● WHAT IS BEING ASKED: A word-for-word repetition of all the entries is needed.

== DATA ==

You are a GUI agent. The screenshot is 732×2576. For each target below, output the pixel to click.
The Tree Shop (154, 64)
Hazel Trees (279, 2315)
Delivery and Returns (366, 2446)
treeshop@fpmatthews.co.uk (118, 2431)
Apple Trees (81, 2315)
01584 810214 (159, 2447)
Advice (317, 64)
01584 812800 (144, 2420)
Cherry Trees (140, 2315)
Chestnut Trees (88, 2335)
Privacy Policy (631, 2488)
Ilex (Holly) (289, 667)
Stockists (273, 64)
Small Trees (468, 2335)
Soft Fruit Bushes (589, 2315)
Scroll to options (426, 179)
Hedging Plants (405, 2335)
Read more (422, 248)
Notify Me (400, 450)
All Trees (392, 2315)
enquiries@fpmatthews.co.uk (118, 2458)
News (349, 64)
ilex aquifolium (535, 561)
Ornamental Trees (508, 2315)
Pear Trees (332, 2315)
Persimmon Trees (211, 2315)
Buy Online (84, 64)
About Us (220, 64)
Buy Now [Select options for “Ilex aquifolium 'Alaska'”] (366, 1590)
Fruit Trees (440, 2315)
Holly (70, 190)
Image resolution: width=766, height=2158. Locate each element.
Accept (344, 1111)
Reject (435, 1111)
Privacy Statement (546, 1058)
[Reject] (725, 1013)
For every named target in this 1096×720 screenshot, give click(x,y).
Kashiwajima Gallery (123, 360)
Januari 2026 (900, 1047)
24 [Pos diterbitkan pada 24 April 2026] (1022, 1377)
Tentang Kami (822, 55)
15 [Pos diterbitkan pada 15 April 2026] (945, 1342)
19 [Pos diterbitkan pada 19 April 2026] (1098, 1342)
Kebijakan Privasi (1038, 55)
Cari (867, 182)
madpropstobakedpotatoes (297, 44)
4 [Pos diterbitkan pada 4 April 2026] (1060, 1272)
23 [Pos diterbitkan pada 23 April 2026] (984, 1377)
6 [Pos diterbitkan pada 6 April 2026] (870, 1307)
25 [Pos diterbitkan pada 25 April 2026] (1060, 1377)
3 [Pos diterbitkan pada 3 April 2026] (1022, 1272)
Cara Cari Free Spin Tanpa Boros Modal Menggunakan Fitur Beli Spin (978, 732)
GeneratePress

===

● SOLUTION TO THE EXERCISE:
You are a GUI agent. The screenshot is 732×2576. For each target below, output the pixel to click.
The Tree Shop (154, 64)
Hazel Trees (279, 2315)
Delivery and Returns (366, 2446)
treeshop@fpmatthews.co.uk (118, 2431)
Apple Trees (81, 2315)
01584 810214 (159, 2447)
Advice (317, 64)
01584 812800 (144, 2420)
Cherry Trees (140, 2315)
Chestnut Trees (88, 2335)
Privacy Policy (631, 2488)
Ilex (Holly) (289, 667)
Stockists (273, 64)
Small Trees (468, 2335)
Soft Fruit Bushes (589, 2315)
Scroll to options (426, 179)
Hedging Plants (405, 2335)
Read more (422, 248)
Notify Me (400, 450)
All Trees (392, 2315)
enquiries@fpmatthews.co.uk (118, 2458)
News (349, 64)
ilex aquifolium (535, 561)
Ornamental Trees (508, 2315)
Pear Trees (332, 2315)
Persimmon Trees (211, 2315)
Buy Online (84, 64)
About Us (220, 64)
Buy Now [Select options for “Ilex aquifolium 'Alaska'”] (366, 1590)
Fruit Trees (440, 2315)
Holly (70, 190)
Image resolution: width=766, height=2158. Locate each element.
Accept (344, 1111)
Reject (435, 1111)
Privacy Statement (546, 1058)
[Reject] (725, 1013)
For every named target in this 1096×720 screenshot, give click(x,y).
Kashiwajima Gallery (123, 360)
Januari 2026 (900, 1047)
24 [Pos diterbitkan pada 24 April 2026] (1022, 1377)
Tentang Kami (822, 55)
15 [Pos diterbitkan pada 15 April 2026] (945, 1342)
19 [Pos diterbitkan pada 19 April 2026] (1098, 1342)
Kebijakan Privasi (1038, 55)
Cari (867, 182)
madpropstobakedpotatoes (297, 44)
4 [Pos diterbitkan pada 4 April 2026] (1060, 1272)
23 [Pos diterbitkan pada 23 April 2026] (984, 1377)
6 [Pos diterbitkan pada 6 April 2026] (870, 1307)
25 [Pos diterbitkan pada 25 April 2026] (1060, 1377)
3 [Pos diterbitkan pada 3 April 2026] (1022, 1272)
Cara Cari Free Spin Tanpa Boros Modal Menggunakan Fitur Beli Spin (978, 732)
GeneratePress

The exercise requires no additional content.